Will be sealing the interior sections with water based pond sealer, hopefully that looks ok, but ill eventually build fake rock wall in them all.
Outside will be stained and lacquered.

Middle panels between levels will have handles and are held in place by magnets, this is for access to lighting area, will be running ceramic bulbs and dimming led lighting.

Venting is in the top light area and 2x 1" vents for each enclosure lower down to help with some air movement.





Cheers


----------



## Barrett (Feb 21, 2013)

Awesome job, looking really nice! looking forward to more progress photos


----------



## Gruni (Feb 22, 2013)

Looking very professional there... Love the magnet idea, excellent concept. 8)


----------



## sharky (Feb 22, 2013)

Very nice indeed, that is going to make an awesome piece once it is done!
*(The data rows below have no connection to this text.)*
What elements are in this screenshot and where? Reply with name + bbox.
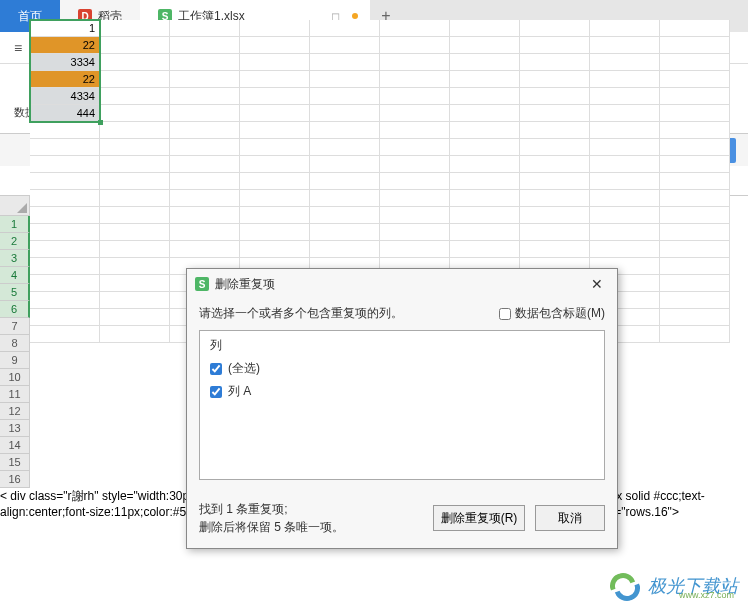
cell[interactable] [310, 156, 380, 173]
cell[interactable] [660, 309, 730, 326]
header-checkbox[interactable]: 数据包含标题(M) [499, 305, 605, 322]
dialog-titlebar[interactable]: S 删除重复项 ✕ [187, 269, 617, 299]
cell[interactable] [240, 20, 310, 37]
cell[interactable] [380, 88, 450, 105]
cell[interactable] [590, 105, 660, 122]
cell[interactable] [520, 122, 590, 139]
cell[interactable] [520, 37, 590, 54]
cell[interactable] [520, 224, 590, 241]
cell[interactable] [380, 156, 450, 173]
cell[interactable] [310, 173, 380, 190]
cell[interactable] [170, 122, 240, 139]
cell[interactable] [380, 37, 450, 54]
cell[interactable] [380, 105, 450, 122]
cell[interactable] [590, 37, 660, 54]
cell[interactable] [170, 139, 240, 156]
cell[interactable] [310, 71, 380, 88]
cell[interactable] [30, 122, 100, 139]
cell[interactable] [170, 71, 240, 88]
cell[interactable] [310, 241, 380, 258]
cell[interactable] [380, 20, 450, 37]
cell[interactable] [100, 190, 170, 207]
cell[interactable] [100, 71, 170, 88]
cell[interactable] [100, 275, 170, 292]
cell[interactable] [660, 326, 730, 343]
cell[interactable] [450, 139, 520, 156]
cell[interactable] [590, 207, 660, 224]
cell[interactable] [170, 190, 240, 207]
header-checkbox-input[interactable] [499, 308, 511, 320]
column-a-input[interactable] [210, 386, 222, 398]
cancel-button[interactable]: 取消 [535, 505, 605, 531]
cell[interactable] [590, 173, 660, 190]
cell[interactable] [30, 326, 100, 343]
cell[interactable] [30, 207, 100, 224]
cell[interactable] [100, 241, 170, 258]
cell[interactable]: 4334 [30, 88, 100, 105]
cell[interactable] [660, 190, 730, 207]
cell[interactable] [380, 241, 450, 258]
cell[interactable] [520, 139, 590, 156]
cell[interactable] [100, 88, 170, 105]
cell[interactable] [30, 258, 100, 275]
cell[interactable] [310, 54, 380, 71]
row-header[interactable]: 2 [0, 233, 30, 250]
cell[interactable] [660, 275, 730, 292]
cell[interactable] [660, 207, 730, 224]
cell[interactable] [170, 173, 240, 190]
cell[interactable] [100, 156, 170, 173]
cell[interactable] [660, 173, 730, 190]
cell[interactable] [30, 309, 100, 326]
cell[interactable] [240, 190, 310, 207]
cell[interactable] [450, 207, 520, 224]
cell[interactable] [660, 224, 730, 241]
cell[interactable] [660, 71, 730, 88]
cell[interactable] [170, 88, 240, 105]
select-all-input[interactable] [210, 363, 222, 375]
cell[interactable] [170, 224, 240, 241]
row-header[interactable]: 7 [0, 318, 30, 335]
cell[interactable]: 1 [30, 20, 100, 37]
cell[interactable] [380, 54, 450, 71]
cell[interactable] [520, 54, 590, 71]
cell[interactable] [450, 37, 520, 54]
row-header[interactable]: 4 [0, 267, 30, 284]
cell[interactable] [100, 258, 170, 275]
cell[interactable] [240, 122, 310, 139]
cell[interactable] [240, 156, 310, 173]
cell[interactable] [240, 224, 310, 241]
cell[interactable] [450, 20, 520, 37]
cell[interactable] [590, 156, 660, 173]
cell[interactable] [590, 241, 660, 258]
cell[interactable] [660, 139, 730, 156]
row-header[interactable]: 5 [0, 284, 30, 301]
cell[interactable] [240, 88, 310, 105]
cell[interactable] [240, 139, 310, 156]
cell[interactable] [310, 139, 380, 156]
cell[interactable] [660, 122, 730, 139]
cell[interactable] [380, 224, 450, 241]
cell[interactable]: 3334 [30, 54, 100, 71]
cell[interactable] [240, 241, 310, 258]
cell[interactable] [310, 190, 380, 207]
cell[interactable] [380, 71, 450, 88]
cell[interactable] [450, 71, 520, 88]
cell[interactable] [450, 190, 520, 207]
cell[interactable] [100, 292, 170, 309]
cell[interactable] [660, 88, 730, 105]
cell[interactable] [520, 173, 590, 190]
cell[interactable] [100, 54, 170, 71]
cell[interactable] [240, 207, 310, 224]
cell[interactable] [450, 156, 520, 173]
cell[interactable] [310, 20, 380, 37]
cell[interactable] [590, 71, 660, 88]
cell[interactable] [100, 37, 170, 54]
cell[interactable] [170, 207, 240, 224]
cell[interactable] [590, 88, 660, 105]
cell[interactable] [170, 54, 240, 71]
cell[interactable] [450, 241, 520, 258]
cell[interactable]: 22 [30, 71, 100, 88]
cell[interactable] [450, 122, 520, 139]
cell[interactable] [310, 37, 380, 54]
cell[interactable] [240, 54, 310, 71]
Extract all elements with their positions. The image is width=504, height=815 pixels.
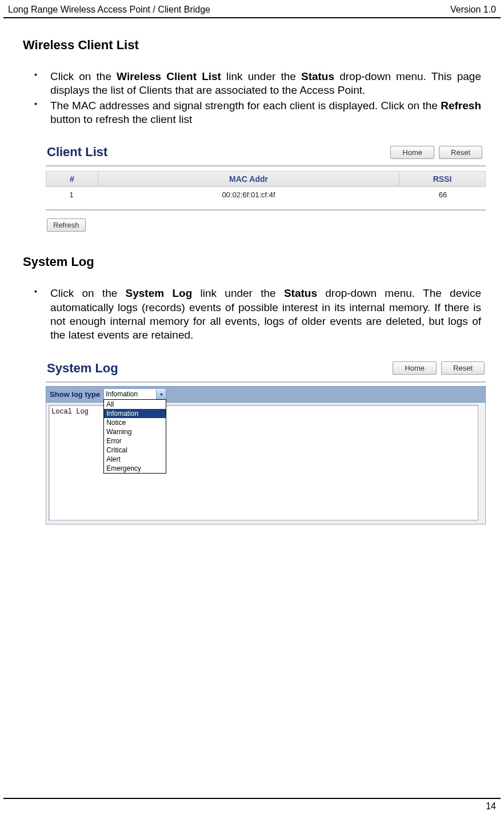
select-option[interactable]: Warning: [104, 427, 166, 436]
text-bold: System Log: [126, 287, 193, 299]
select-option[interactable]: Critical: [104, 446, 166, 455]
text-bold: Status: [284, 287, 317, 299]
select-value: Infomation: [106, 390, 138, 398]
select-options-popup: All Infomation Notice Warning Error Crit…: [103, 399, 166, 474]
bullet-list-syslog: Click on the System Log link under the S…: [23, 287, 481, 342]
text: link under the: [192, 287, 284, 299]
client-table: # MAC Addr RSSI 1 00:02:6f:01:cf:4f 66: [46, 171, 486, 202]
table-header-row: # MAC Addr RSSI: [46, 171, 486, 187]
screenshot-system-log: System Log Home Reset Show log type Info…: [46, 359, 486, 524]
select-option[interactable]: Notice: [104, 418, 166, 427]
panel-title: System Log: [47, 361, 118, 376]
reset-button[interactable]: Reset: [439, 146, 482, 159]
reset-button[interactable]: Reset: [441, 361, 485, 375]
page-footer: 14: [3, 798, 501, 812]
section-title-system-log: System Log: [23, 255, 481, 269]
select-option[interactable]: Infomation: [104, 409, 166, 418]
cell-number: 1: [46, 190, 97, 199]
select-option[interactable]: Error: [104, 436, 166, 446]
home-button[interactable]: Home: [393, 361, 437, 375]
panel-title: Client List: [47, 145, 107, 160]
table-row: 1 00:02:6f:01:cf:4f 66: [46, 187, 486, 202]
panel-header: System Log Home Reset: [46, 359, 486, 383]
list-item: Click on the System Log link under the S…: [34, 287, 481, 342]
divider: [46, 209, 486, 210]
text: Click on the: [50, 70, 117, 82]
select-option[interactable]: All: [104, 400, 166, 409]
list-item: Click on the Wireless Client List link u…: [34, 70, 481, 98]
screenshot-client-list: Client List Home Reset # MAC Addr RSSI 1…: [46, 142, 486, 232]
panel-header: Client List Home Reset: [46, 142, 486, 166]
home-button[interactable]: Home: [390, 146, 434, 159]
show-log-type-label: Show log type: [50, 390, 100, 399]
chevron-down-icon: ▾: [156, 389, 166, 399]
cell-rssi: 66: [400, 190, 486, 199]
page-header: Long Range Wireless Access Point / Clien…: [3, 0, 501, 18]
text: button to refresh the client list: [50, 113, 192, 125]
log-type-bar: Show log type Infomation ▾ All Infomatio…: [46, 386, 486, 403]
text: link under the: [221, 70, 301, 82]
refresh-button[interactable]: Refresh: [47, 218, 86, 232]
text-bold: Status: [301, 70, 334, 82]
col-header-number: #: [46, 172, 98, 186]
select-option[interactable]: Emergency: [104, 464, 166, 473]
bullet-list-wcl: Click on the Wireless Client List link u…: [23, 70, 481, 126]
text-bold: Refresh: [441, 100, 481, 112]
col-header-rssi: RSSI: [399, 172, 486, 186]
text: The MAC addresses and signal strength fo…: [50, 100, 441, 112]
page-number: 14: [3, 799, 501, 812]
col-header-mac: MAC Addr: [98, 172, 399, 186]
cell-mac: 00:02:6f:01:cf:4f: [97, 190, 400, 199]
text: Click on the: [50, 287, 126, 299]
doc-title-left: Long Range Wireless Access Point / Clien…: [8, 5, 210, 15]
log-type-select[interactable]: Infomation ▾ All Infomation Notice Warni…: [103, 388, 166, 400]
section-title-wireless-client-list: Wireless Client List: [23, 38, 481, 53]
list-item: The MAC addresses and signal strength fo…: [34, 99, 481, 127]
doc-title-right: Version 1.0: [450, 5, 496, 15]
select-option[interactable]: Alert: [104, 455, 166, 464]
text-bold: Wireless Client List: [117, 70, 221, 82]
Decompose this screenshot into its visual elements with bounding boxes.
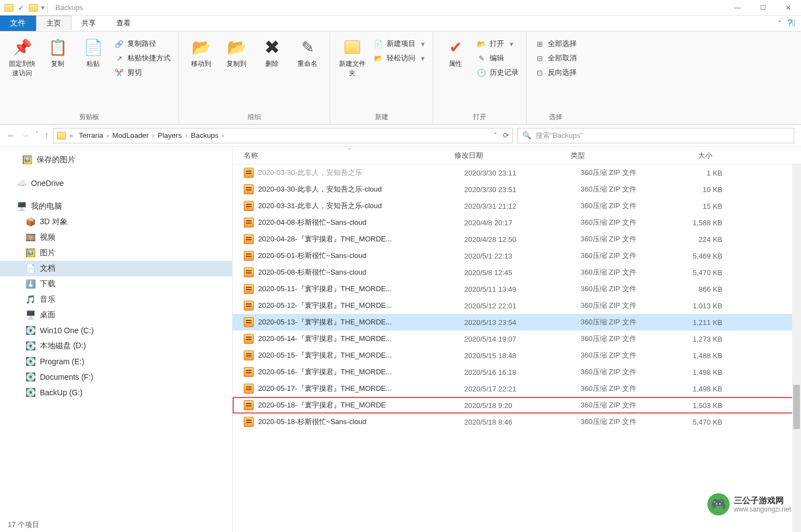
tree-node-label: 下载 — [40, 279, 55, 289]
col-date[interactable]: 修改日期 — [454, 151, 571, 161]
tree-node[interactable]: 🎞️视频 — [0, 230, 232, 245]
tree-node[interactable]: 🖼️图片 — [0, 245, 232, 261]
chevron-right-icon[interactable]: › — [105, 131, 110, 140]
pin-button[interactable]: 📌固定到快速访问 — [6, 35, 39, 111]
rename-button[interactable]: ✎重命名 — [291, 35, 324, 111]
tree-node[interactable]: 📦3D 对象 — [0, 214, 232, 230]
copy-path-button[interactable]: 🔗复制路径 — [112, 37, 173, 50]
file-row[interactable]: 2020-05-01-杉斯很忙~Sans-cloud2020/5/1 22:13… — [233, 247, 801, 264]
breadcrumb-part[interactable]: Backups — [188, 131, 220, 140]
file-size: 1 KB — [678, 169, 733, 177]
tree-node[interactable]: 🎵音乐 — [0, 292, 232, 307]
tree-node[interactable]: 📄文档 — [0, 261, 232, 276]
tree-node[interactable]: ☁️OneDrive — [0, 175, 232, 191]
file-row[interactable]: 2020-04-08-杉斯很忙~Sans-cloud2020/4/8 20:17… — [233, 214, 801, 231]
tree-node[interactable]: 🖥️我的电脑 — [0, 199, 232, 214]
file-row[interactable]: 2020-05-08-杉斯很忙~Sans-cloud2020/5/8 12:45… — [233, 264, 801, 281]
up-button[interactable]: ↑ — [44, 131, 49, 141]
file-row[interactable]: 2020-03-30-此非人，安知吾之乐2020/3/30 23:11360压缩… — [233, 164, 801, 181]
col-size[interactable]: 大小 — [668, 151, 723, 161]
tab-view[interactable]: 查看 — [106, 16, 141, 31]
col-type[interactable]: 类型 — [571, 151, 668, 161]
file-row[interactable]: 2020-05-14-『寰宇摸君』THE_MORDE...2020/5/14 1… — [233, 330, 801, 347]
file-size: 1,588 KB — [678, 219, 733, 227]
move-to-button[interactable]: 📂移动到 — [184, 35, 218, 111]
file-row[interactable]: 2020-03-30-此非人，安知吾之乐-cloud2020/3/30 23:5… — [233, 181, 801, 198]
minimize-button[interactable]: — — [725, 0, 750, 16]
ribbon-group-open: ✔属性 📂打开▾ ✎编辑 🕑历史记录 打开 — [433, 32, 527, 124]
nav-tree[interactable]: 🖼️保存的图片☁️OneDrive🖥️我的电脑📦3D 对象🎞️视频🖼️图片📄文档… — [0, 147, 233, 532]
file-row[interactable]: 2020-04-28-『寰宇摸君』THE_MORDE...2020/4/28 1… — [233, 231, 801, 247]
history-button[interactable]: 🕑历史记录 — [474, 66, 521, 79]
vertical-scrollbar[interactable] — [792, 164, 801, 532]
new-folder-button[interactable]: 新建文件夹 — [336, 35, 369, 111]
file-row[interactable]: 2020-05-13-『寰宇摸君』THE_MORDE...2020/5/13 2… — [233, 314, 801, 330]
file-row[interactable]: 2020-05-18-杉斯很忙~Sans-cloud2020/5/18 8:46… — [233, 414, 801, 430]
properties-button[interactable]: ✔属性 — [439, 35, 472, 111]
tab-file[interactable]: 文件 — [0, 16, 36, 31]
help-icon[interactable]: ?⃝ — [787, 18, 795, 28]
copy-to-button[interactable]: 📂复制到 — [220, 35, 253, 111]
col-name[interactable]: 名称 — [244, 151, 258, 159]
qat-dropdown-icon[interactable]: ▾ — [41, 3, 45, 12]
file-name: 2020-05-12-『寰宇摸君』THE_MORDE... — [258, 301, 464, 311]
file-row[interactable]: 2020-03-31-此非人，安知吾之乐-cloud2020/3/31 21:1… — [233, 198, 801, 214]
breadcrumb-part[interactable]: Players — [156, 131, 184, 140]
file-size: 1,273 KB — [678, 335, 733, 343]
address-bar[interactable]: « Terraria›ModLoader›Players›Backups› ˅ … — [53, 128, 513, 143]
tree-node[interactable]: 🖥️桌面 — [0, 307, 232, 323]
breadcrumb-part[interactable]: ModLoader — [110, 131, 151, 140]
select-none-button[interactable]: ⊟全部取消 — [532, 51, 579, 65]
tree-node[interactable]: 🖼️保存的图片 — [0, 152, 232, 168]
app-folder-icon — [4, 4, 13, 12]
file-list: 名称˄ 修改日期 类型 大小 2020-03-30-此非人，安知吾之乐2020/… — [233, 147, 801, 532]
file-row[interactable]: 2020-05-12-『寰宇摸君』THE_MORDE...2020/5/12 2… — [233, 297, 801, 314]
tab-share[interactable]: 共享 — [71, 16, 106, 31]
new-item-button[interactable]: 📄新建项目▾ — [371, 37, 427, 50]
paste-shortcut-button[interactable]: ↗粘贴快捷方式 — [112, 51, 173, 65]
tree-node[interactable]: 💽本地磁盘 (D:) — [0, 338, 232, 354]
tree-node[interactable]: 💽Win10 One (C:) — [0, 323, 232, 338]
file-date: 2020/5/13 23:54 — [464, 318, 581, 327]
qat-check-icon[interactable]: ✓ — [17, 3, 25, 12]
zip-file-icon — [244, 218, 254, 228]
file-row[interactable]: 2020-05-11-『寰宇摸君』THE_MORDE...2020/5/11 1… — [233, 281, 801, 297]
file-type: 360压缩 ZIP 文件 — [581, 350, 678, 360]
easy-access-button[interactable]: 📂轻松访问▾ — [371, 51, 427, 65]
open-button[interactable]: 📂打开▾ — [474, 37, 521, 50]
back-button[interactable]: ← — [7, 131, 16, 141]
scrollbar-thumb[interactable] — [793, 385, 800, 429]
file-row[interactable]: 2020-05-15-『寰宇摸君』THE_MORDE...2020/5/15 1… — [233, 347, 801, 364]
maximize-button[interactable]: ☐ — [750, 0, 776, 16]
qat-folder-icon[interactable] — [29, 4, 38, 12]
tree-node[interactable]: 💽Documents (F:) — [0, 369, 232, 385]
invert-selection-button[interactable]: ⊡反向选择 — [532, 66, 579, 79]
edit-button[interactable]: ✎编辑 — [474, 51, 521, 65]
search-box[interactable]: 🔍 搜索"Backups" — [517, 128, 794, 143]
tree-node[interactable]: 💽Program (E:) — [0, 354, 232, 369]
tab-home[interactable]: 主页 — [36, 16, 71, 31]
ribbon-collapse-icon[interactable]: ˄ — [778, 19, 782, 28]
forward-button[interactable]: → — [21, 131, 30, 141]
breadcrumb-part[interactable]: Terraria — [76, 131, 105, 140]
refresh-button[interactable]: ⟳ — [503, 131, 509, 140]
tree-node-label: Documents (F:) — [40, 373, 93, 381]
recent-dropdown-icon[interactable]: ˅ — [35, 131, 39, 141]
file-row[interactable]: 2020-05-18-『寰宇摸君』THE_MORDE2020/5/18 9:20… — [233, 397, 801, 414]
zip-file-icon — [244, 201, 254, 211]
file-row[interactable]: 2020-05-17-『寰宇摸君』THE_MORDE...2020/5/17 2… — [233, 380, 801, 397]
file-row[interactable]: 2020-05-16-『寰宇摸君』THE_MORDE...2020/5/16 1… — [233, 364, 801, 380]
chevron-right-icon[interactable]: › — [220, 131, 225, 140]
close-button[interactable]: ✕ — [776, 0, 801, 16]
tree-node[interactable]: 💽BackUp (G:) — [0, 385, 232, 400]
search-placeholder: 搜索"Backups" — [536, 131, 583, 141]
select-all-button[interactable]: ⊞全部选择 — [532, 37, 579, 50]
paste-button[interactable]: 📄粘贴 — [76, 35, 110, 111]
tree-node[interactable]: ⬇️下载 — [0, 276, 232, 292]
column-headers[interactable]: 名称˄ 修改日期 类型 大小 — [233, 147, 801, 164]
delete-button[interactable]: ✖删除 — [255, 35, 289, 111]
chevron-right-icon[interactable]: › — [151, 131, 155, 140]
address-dropdown-icon[interactable]: ˅ — [494, 131, 497, 140]
copy-button[interactable]: 📋复制 — [41, 35, 74, 111]
cut-button[interactable]: ✂️剪切 — [112, 66, 173, 79]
I love it


----------



## Illium (Feb 27, 2013)

Almost done now.
Have a little issue with the glass, about a mill too large since the runner is 19mm wide and the wood is 18mm it twisted slightly on 2 levels, so glass with go in front run but not back. Couple of ways to fix that though.


----------



## cheekabee (Feb 27, 2013)

Looks fantastic


----------



## Melzey (Feb 27, 2013)

It's looking fab.


----------



## Skippii (Feb 27, 2013)

Wow, you could sell these! I'd buy one, and I don't even have anything to keep in it.. much less money to spare or space to put it! That's a pretty big compliment haha

Really though  it's looking great, very professional

x


----------



## justin91 (Feb 27, 2013)

Wow that looks amazing. Good job. keep the photos coming


----------



## Illium (Feb 28, 2013)

Thanks for all the input. Still a few things to finish off for lighting etc but im pretty happy with it.
My wife said i should make more and sell them, which would be great, if i had more time. Haha


----------



## Pauls_Pythons (Feb 28, 2013)

Nice work. Looks really good.


----------



## Shaggz (Mar 1, 2013)

Nice work there, do you have pics of the magnet setup?? and what is the idea of using magnets as apposed to screws to hold the handles? I thought possibly so that you could remove the handles when you aren't using them to leave a clean look.



Just reread it, the panels are held by magnets. now it all makes sense


----------



## Endeavour (Mar 1, 2013)

They look really nice Rob and so much more satisfying than clicking your mouse to place an order. Do you ship to the UK.


Kindest regards

Endeavour


----------